This brought me back to Snopes’ article and went through the rest of their citations. Two are unrelated to the origins of the myth. Then they cite an article in a 1997 issue of the newspaper Chicago Sun-Times. After reading this article, it unfortunately doesn’t shed any light on the origins of the myth as the article only consists of a reader asking if this urban legend is true or not followed by an entomologist claiming that it is unlikely.
This leaves us with citation number 3. And this, this slice of heaven, is where we go off the deep end. A quick search reveals that I am not the first to investigate this source as most of the top results are that of other people looking for the exact same thing. As it turns out, no one has been able to find a columnist by the name of Lisa Brigit Holst nor has anyone been able to locate a computer magazine by the title of PC Professional. At least not in the United States. So perhaps the magazine was published in another country. Sure enough, the given, middle and surname is of European origins. Using various online archives, catalogs and indexes I was able to locate five different magazines with either a similar title or with the exact same title published in a language other than English. There’s a magazine from the UK with the title PC Pro. But the first issue was published in November of 1994. I also found a magazine with the exact title of PC Professional but it was unfortunately written in an unsophisticated and unintelligible language known as Danish. The first issue was also published in 1997. A Swedish magazine, also with the exact same title of PC Professional published a grand total of what appears to be two issues- one in 1992 and one in 1993. The last two publications, one from Italy and one from Germany, seem to be the most likely candidates. Both are titled PC Professional in their respective languages, had a readership in the hundreds of thousands and have released monthly issues since 1991.

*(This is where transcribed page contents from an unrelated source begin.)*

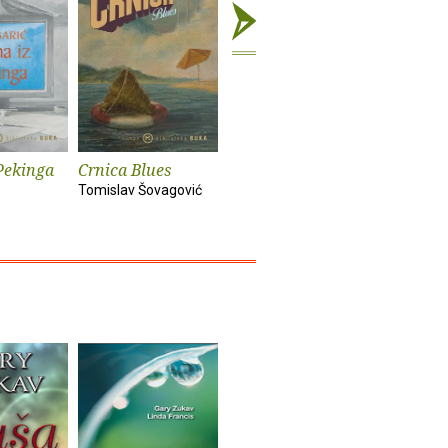
Pekinga
Crnica Blues
Futur treći
Monika i
Tomislav Šovagović
Sandra Vlašić
Darko Pern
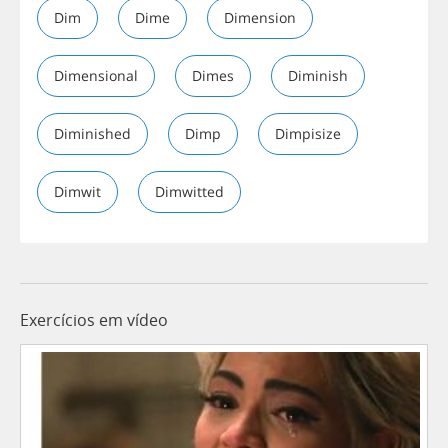
Dim
Dime
Dimension
Dimensional
Dimes
Diminish
Diminished
Dimp
Dimpisize
Dimwit
Dimwitted
Exercícios em vídeo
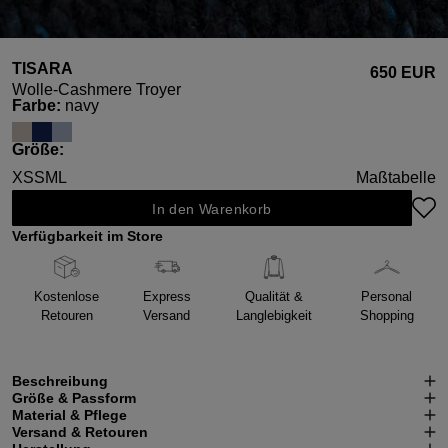
TISARA
650 EUR
Wolle-Cashmere Troyer
auswählen
Farbe
:
navy
auswählen
Größe
:
XS
S
M
L
Maßtabelle
In den Warenkorb
Verfügbarkeit im Store
Kostenlose
Express
Qualität &
Personal
Retouren
Versand
Langlebigkeit
Shopping
Beschreibung
Größe & Passform
Material & Pflege
Versand & Retouren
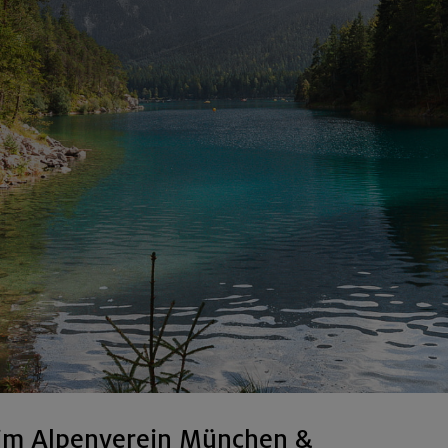
im Alpenverein München &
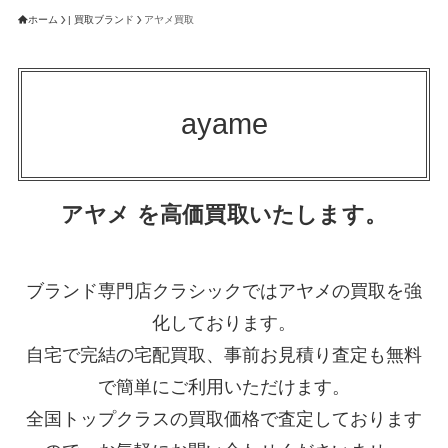
ホーム
| 買取ブランド
アヤメ買取
ayame
アヤメ を高価買取いたします。
ブランド専門店クラシックではアヤメの買取を強
化しております。
自宅で完結の宅配買取、事前お見積り査定も無料
で簡単にご利用いただけます。
全国トップクラスの買取価格で査定しております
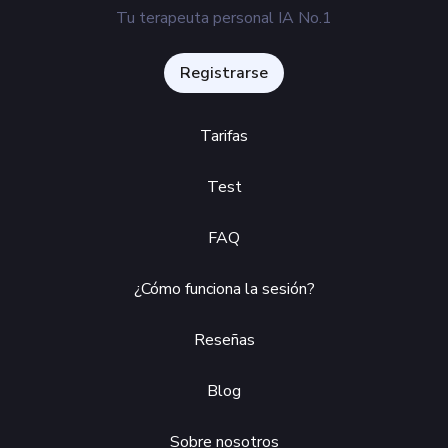
Tu terapeuta personal IA No.1
Registrarse
Tarifas
Test
FAQ
¿Cómo funciona la sesión?
Reseñas
Blog
Sobre nosotros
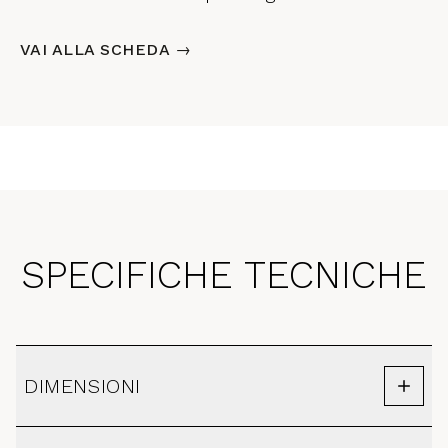
VAI ALLA SCHEDA →
SPECIFICHE TECNICHE
DIMENSIONI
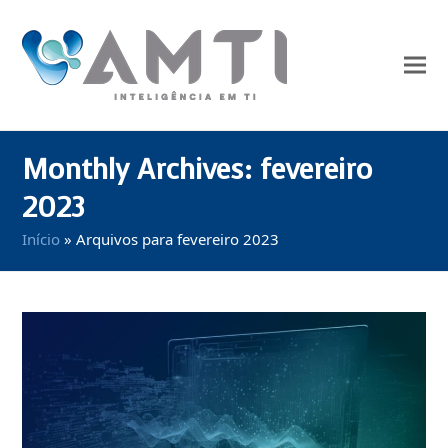
Monthly Archives: fevereiro
2023
Início
»
Arquivos para fevereiro 2023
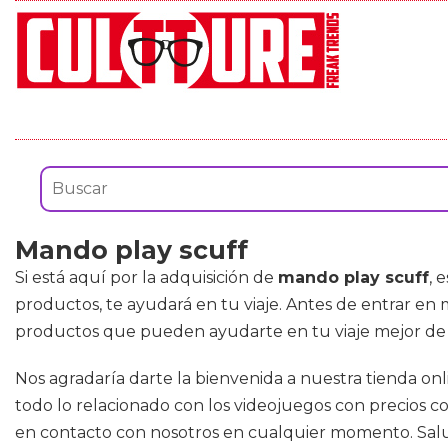
Mando play scuff
Si está aquí por la adquisición de
mando play scuff
, 
productos, te ayudará en tu viaje. Antes de entrar e
productos que pueden ayudarte en tu viaje mejor de l
Nos agradaría darte la bienvenida a nuestra tienda on
todo lo relacionado con los videojuegos con precios co
en contacto con nosotros en cualquier momento. Saludo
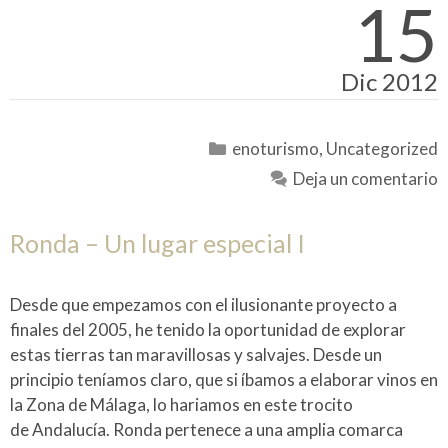
15
Dic 2012
Categorías
enoturismo
,
Uncategorized
Deja un comentario
Ronda – Un lugar especial I
Desde que empezamos con el ilusionante proyecto a
finales del 2005, he tenido la oportunidad de explorar
estas tierras tan maravillosas y salvajes. Desde un
principio teníamos claro, que si íbamos a elaborar vinos en
la Zona de Málaga, lo hariamos en este trocito
de Andalucía. Ronda pertenece a una amplia comarca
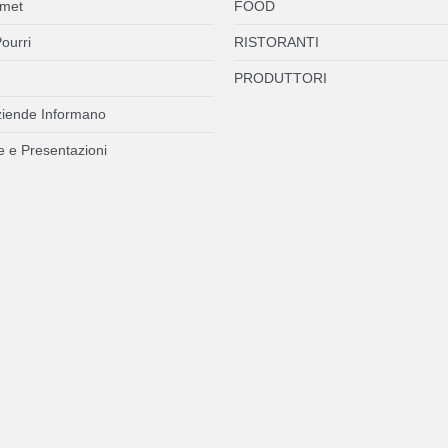
met
FOOD
ourri
RISTORANTI
PRODUTTORI
ziende Informano
 e Presentazioni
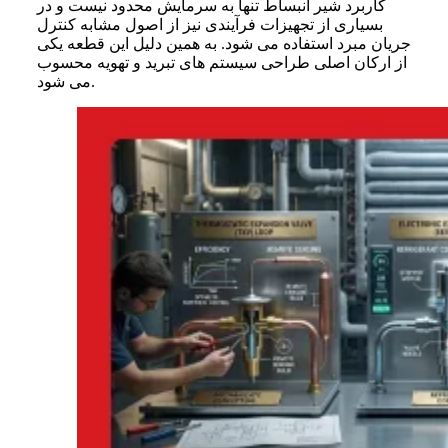
کاربرد شیر انبساط تنها به سرمایش محدود نیست و در
بسیاری از تجهیزات فرآیندی نیز از اصول مشابه کنترل
جریان مبرد استفاده می شود. به همین دلیل این قطعه یکی
از ارکان اصلی طراحی سیستم های تبرید و تهویه محسوب
می شود.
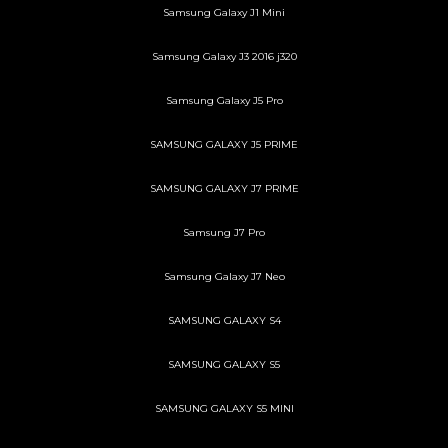
Samsung Galaxy J1 Mini
Samsung Galaxy J3 2016 j320
Samsung Galaxy J5 Pro
SAMSUNG GALAXY J5 PRIME
SAMSUNG GALAXY J7 PRIME
Samsung J7 Pro
Samsung Galaxy J7 Neo
SAMSUNG GALAXY S4
SAMSUNG GALAXY S5
SAMSUNG GALAXY S5 MINI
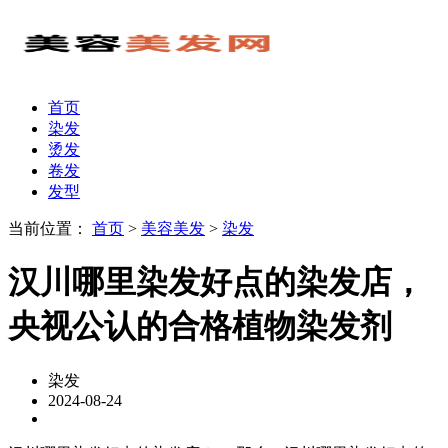
首页
染发
烫发
卷发
发型
当前位置：
首页
>
美容美发
>
染发
汉川哪里染发好点的染发店，
央视公认的合格植物染发剂
染发
2024-08-24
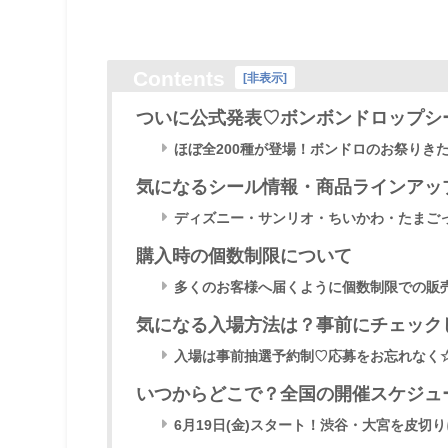
Contents
[
非表示
]
ついに公式発表♡ボンボンドロップシ
ほぼ全200種が登場！ボンドロのお祭りき
気になるシール情報・商品ラインアッ
ディズニー・サンリオ・ちいかわ・たまご
購入時の個数制限について
多くのお客様へ届くように個数制限での販
気になる入場方法は？事前にチェック
入場は事前抽選予約制♡応募をお忘れなく
いつからどこで？全国の開催スケジュ
6月19日(金)スタート！渋谷・大宮を皮切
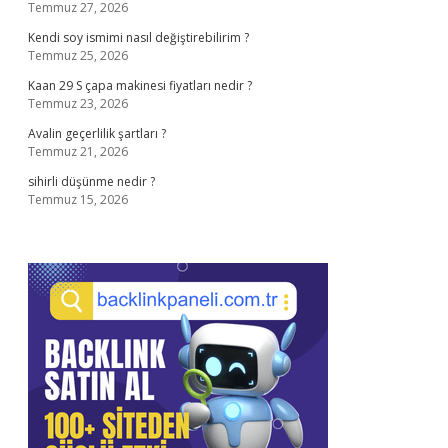
Temmuz 27, 2026
Kendi soy ismimi nasıl değiştirebilirim ?
Temmuz 25, 2026
Kaan 29 S çapa makinesi fiyatları nedir ?
Temmuz 23, 2026
Avalin geçerlilik şartları ?
Temmuz 21, 2026
sihirli düşünme nedir ?
Temmuz 15, 2026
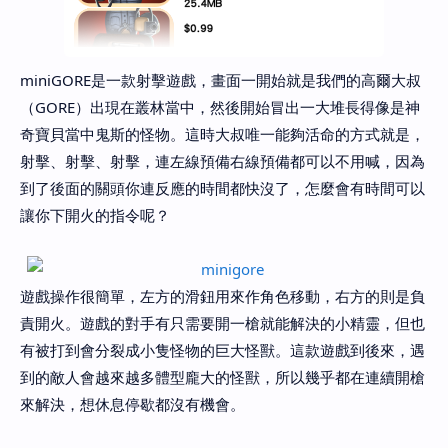
miniGORE是一款射擊遊戲，畫面一開始就是我們的高爾大叔
（GORE）出現在叢林當中，然後開始冒出一大堆長得像是神
奇寶貝當中鬼斯的怪物。這時大叔唯一能夠活命的方式就是，
射擊、射擊、射擊，連左線預備右線預備都可以不用喊，因為
到了後面的關頭你連反應的時間都快沒了，怎麼會有時間可以
讓你下開火的指令呢？
遊戲操作很簡單，左方的滑鈕用來作角色移動，右方的則是負
責開火。遊戲的對手有只需要開一槍就能解決的小精靈，但也
有被打到會分裂成小隻怪物的巨大怪獸。這款遊戲到後來，遇
到的敵人會越來越多體型龐大的怪獸，所以幾乎都在連續開槍
來解決，想休息停歇都沒有機會。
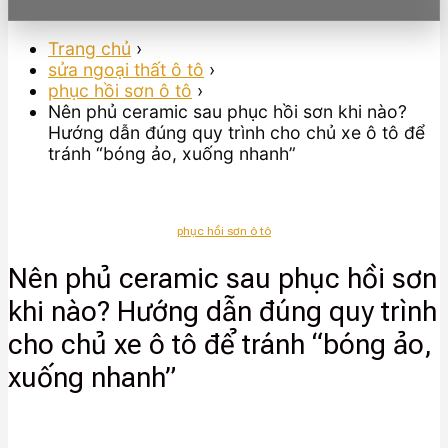
Trang chủ
›
sửa ngoại thất ô tô
›
phục hồi sơn ô tô
›
Nên phủ ceramic sau phục hồi sơn khi nào?
Hướng dẫn đúng quy trình cho chủ xe ô tô để
tránh “bóng ảo, xuống nhanh”
phục hồi sơn ô tô
Nên phủ ceramic sau phục hồi sơn
khi nào? Hướng dẫn đúng quy trình
cho chủ xe ô tô để tránh “bóng ảo,
xuống nhanh”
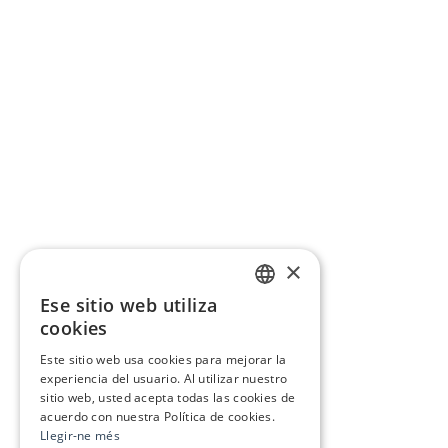
×
Ese sitio web utiliza
CATALAN
cookies
SPANISH
Este sitio web usa cookies para mejorar la
experiencia del usuario. Al utilizar nuestro
sitio web, usted acepta todas las cookies de
acuerdo con nuestra Política de cookies.
Llegir-ne més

At this point, there was no doubt in my mind that the German magazine must contain the article for two main reasons. First, the surname Holst is Danish and German in origin and thus a really common surname in Germany to this very day. Second, the magazine is the official German version of PC Magazine which is of the most popular PC-oriented magazines in the United States. In fact PC Mag has mentioned its German sister publication on numerous occasions. Upon reading the page in question (page 71 of the January issue in 1993), no Lisa Holst, no spidery misconception, no nothing. And if this is not it, I highly doubt this article exists. I began to wonder if Snopes had, for whatever reason, intentionally provided incorrect information.
I then quickly found a Reddit post demonstrating how the name “Lisa Brigit Holst” is an anagram for “This Is A Big Troll.” Unless we are to believe that this perfect anagram is just a random coincidence, it would mean that Snopes has written a meta article about a made-up columnist who once wrote a made-up article about people’s willingness to accept false claims as the truth in order to expose people’s willingness to accept false claims as the truth. A bit convoluted? Sure. But oh did they succeed. Almost every mention of this urban legend since has been accompanied by this supposed origin story which is of course presented as the truth. When it actuality it may be as mythical as the myth it is attempting to dispel.